After four days, he explained, he received a call from an unknown number. It would later turn out to be the ACC boss, Ben Keifala.

Sallieu said the ACC boss told him that he was calling based on report made to him by the Chief Minister regarding the text message he sent. He said the ACC boss further requested him to go to his office and handover whatever information he had about the Chief Minister to the Commission for investigation.

But in a quick rejoinder, Jalloh reminded the ACC boss, “As a journalist, it is not my duty to give information we are investigating to the ACC, stating that ACC is in good position to demand for the information from the bank if they so desire to investigate it. I decided to hang up on the ACC boss.”

The Publisher said at around 6:45pm in the evening of Monday 11th November 2019, he received a call from an unknown individual purporting that he wanted to place an advert on his newspaper for Tuesday 12th November publication. He said he directed the individual to the location of his officer on Soldier Street and later showed up.

Jalloh said after discussion with the person, he was requested to accompany him to his vehicle along the Main Circular Road, where it was parked. He said upon arrival on the scene, two other huge guys disembarked from across the street and arrested him and forcefully put him into the vehicle and was taken to the CID headquarter on Pademba Road in Freetown.

Before his release the Office of the Chief Minister Prof. David Francis put out a Press Release on the allegation of USD $1.5 million and arrest of the journalist. The release alluded that the journalist sent a text message to the Chief Minister and that the Minister informed the ACC and CID reporting the text message as a case of extortion and harassment.

The Press Release stated that, “The Minister only owns an international travel card account at EcoBank for ease of official travels and therefore any payment of such colossal sum is both mischievous and profoundly ignorant.”

The release further noted that, “Prof. David J. Francis did not give any instruction for the detention of journalist but however strongly believes that the police should carry out criminal investigation on serious allegations without undue pressure”.

Immediately after the press release from the Office of the Chief Minister, SL Mining Company put out statement confirming that such payment does not exist.

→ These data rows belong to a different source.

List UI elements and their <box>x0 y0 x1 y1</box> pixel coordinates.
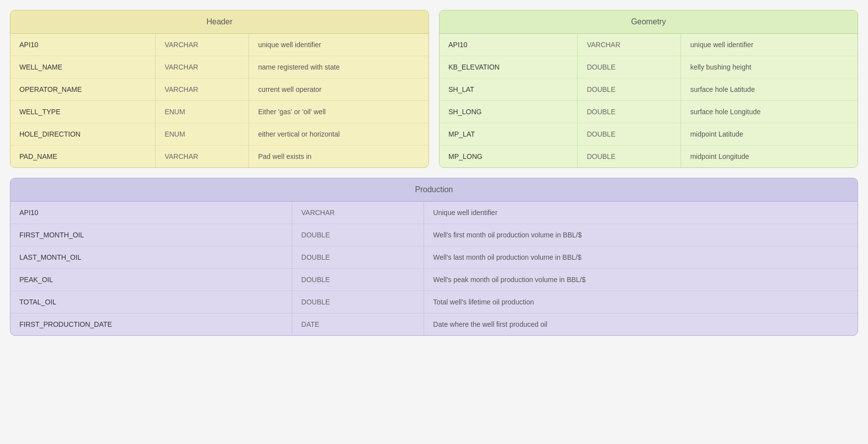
table-row: OPERATOR_NAMEVARCHARcurrent well operato… <box>10 78 429 101</box>
geometry-table: Geometry API10VARCHARunique well identif… <box>439 10 858 168</box>
field-type: DOUBLE <box>578 56 681 78</box>
field-description: unique well identifier <box>249 34 429 56</box>
header-table-title: Header <box>10 10 429 34</box>
table-row: WELL_TYPEENUMEither 'gas' or 'oil' well <box>10 101 429 123</box>
table-row: MP_LONGDOUBLEmidpoint Longitude <box>439 146 858 168</box>
field-name: MP_LONG <box>439 146 578 168</box>
field-description: kelly bushing height <box>681 56 858 78</box>
field-type: VARCHAR <box>292 202 424 224</box>
field-name: LAST_MONTH_OIL <box>10 246 292 269</box>
field-name: TOTAL_OIL <box>10 291 292 313</box>
field-description: midpoint Longitude <box>681 146 858 168</box>
field-name: SH_LAT <box>439 78 578 101</box>
field-type: VARCHAR <box>578 34 681 56</box>
field-type: VARCHAR <box>156 146 249 168</box>
table-row: PEAK_OILDOUBLEWell's peak month oil prod… <box>10 269 858 291</box>
field-type: DOUBLE <box>292 246 424 269</box>
field-name: API10 <box>10 202 292 224</box>
table-row: MP_LATDOUBLEmidpoint Latitude <box>439 123 858 146</box>
field-name: PAD_NAME <box>10 146 156 168</box>
field-name: API10 <box>10 34 156 56</box>
field-description: Total well's lifetime oil production <box>424 291 858 313</box>
field-description: Pad well exists in <box>249 146 429 168</box>
table-row: API10VARCHARunique well identifier <box>439 34 858 56</box>
field-description: current well operator <box>249 78 429 101</box>
field-type: ENUM <box>156 101 249 123</box>
field-description: Well's peak month oil production volume … <box>424 269 858 291</box>
field-type: VARCHAR <box>156 56 249 78</box>
field-type: VARCHAR <box>156 34 249 56</box>
field-description: Either 'gas' or 'oil' well <box>249 101 429 123</box>
table-row: LAST_MONTH_OILDOUBLEWell's last month oi… <box>10 246 858 269</box>
field-type: DOUBLE <box>292 291 424 313</box>
field-type: DATE <box>292 313 424 336</box>
field-name: KB_ELEVATION <box>439 56 578 78</box>
table-row: SH_LONGDOUBLEsurface hole Longitude <box>439 101 858 123</box>
production-table-title: Production <box>10 178 858 202</box>
field-name: PEAK_OIL <box>10 269 292 291</box>
table-row: HOLE_DIRECTIONENUMeither vertical or hor… <box>10 123 429 146</box>
field-description: Well's last month oil production volume … <box>424 246 858 269</box>
field-name: FIRST_PRODUCTION_DATE <box>10 313 292 336</box>
table-row: KB_ELEVATIONDOUBLEkelly bushing height <box>439 56 858 78</box>
field-description: either vertical or horizontal <box>249 123 429 146</box>
field-name: HOLE_DIRECTION <box>10 123 156 146</box>
field-type: DOUBLE <box>292 269 424 291</box>
geometry-table-title: Geometry <box>439 10 858 34</box>
field-description: Well's first month oil production volume… <box>424 224 858 246</box>
field-name: MP_LAT <box>439 123 578 146</box>
table-row: SH_LATDOUBLEsurface hole Latitude <box>439 78 858 101</box>
field-type: DOUBLE <box>292 224 424 246</box>
field-name: SH_LONG <box>439 101 578 123</box>
field-type: DOUBLE <box>578 78 681 101</box>
field-name: WELL_TYPE <box>10 101 156 123</box>
field-name: FIRST_MONTH_OIL <box>10 224 292 246</box>
field-description: Date where the well first produced oil <box>424 313 858 336</box>
production-table: Production API10VARCHARUnique well ident… <box>10 178 858 336</box>
field-description: surface hole Latitude <box>681 78 858 101</box>
table-row: PAD_NAMEVARCHARPad well exists in <box>10 146 429 168</box>
table-row: FIRST_PRODUCTION_DATEDATEDate where the … <box>10 313 858 336</box>
table-row: FIRST_MONTH_OILDOUBLEWell's first month … <box>10 224 858 246</box>
table-row: API10VARCHARUnique well identifier <box>10 202 858 224</box>
field-type: ENUM <box>156 123 249 146</box>
table-row: WELL_NAMEVARCHARname registered with sta… <box>10 56 429 78</box>
field-description: Unique well identifier <box>424 202 858 224</box>
header-table: Header API10VARCHARunique well identifie… <box>10 10 429 168</box>
table-row: API10VARCHARunique well identifier <box>10 34 429 56</box>
field-type: DOUBLE <box>578 146 681 168</box>
field-name: WELL_NAME <box>10 56 156 78</box>
field-type: DOUBLE <box>578 123 681 146</box>
field-name: OPERATOR_NAME <box>10 78 156 101</box>
table-row: TOTAL_OILDOUBLETotal well's lifetime oil… <box>10 291 858 313</box>
field-name: API10 <box>439 34 578 56</box>
field-type: DOUBLE <box>578 101 681 123</box>
field-type: VARCHAR <box>156 78 249 101</box>
field-description: surface hole Longitude <box>681 101 858 123</box>
field-description: unique well identifier <box>681 34 858 56</box>
field-description: midpoint Latitude <box>681 123 858 146</box>
field-description: name registered with state <box>249 56 429 78</box>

The following day, Wednesday 13th November 2019, the ACC also put out a press release: “ACC enquires into allegations of corruption against Chief Minister.”

The Commission confirmed that they were informed by the Chief Minister about the text from journalist Sallieu Tejan Jalloh, alleging that a total of $1.5 million was paid into the Minister’s EcoBank account as bribe.

The press releases from the Officer of the Chief Minister and the Anti-Corruption Commission (ACC) both denied giving order to the SLP for the arrest of journalist.

It was confirmed by the police and the Salone Fact Checker team that the journalist was arrested and detained at the CID headquarters in Freetown but was not clear as to who gave the order leading to the said arrest.

The head of SLP Media Superintendence Brima Kamara in an exclusive interview said police used section 17(10(f) of the 1991 Constitution and Section 13 of the Criminal Procedure Act, that talk of positive accusation that may lead to arrest and detention of any suspect, and subsequent arrest Journalist Jalloh.

According to Section 17(1)(f) of the 1991 constitution, which deals with ‘Protection from arbitrary arrest and detention’ it states that, “No person shall be deprived of his personal liberty except as may be authorized by law in any of the following cases, that is to say, upon reasonable suspicion of his having committed or of being about to commit a criminal offence.”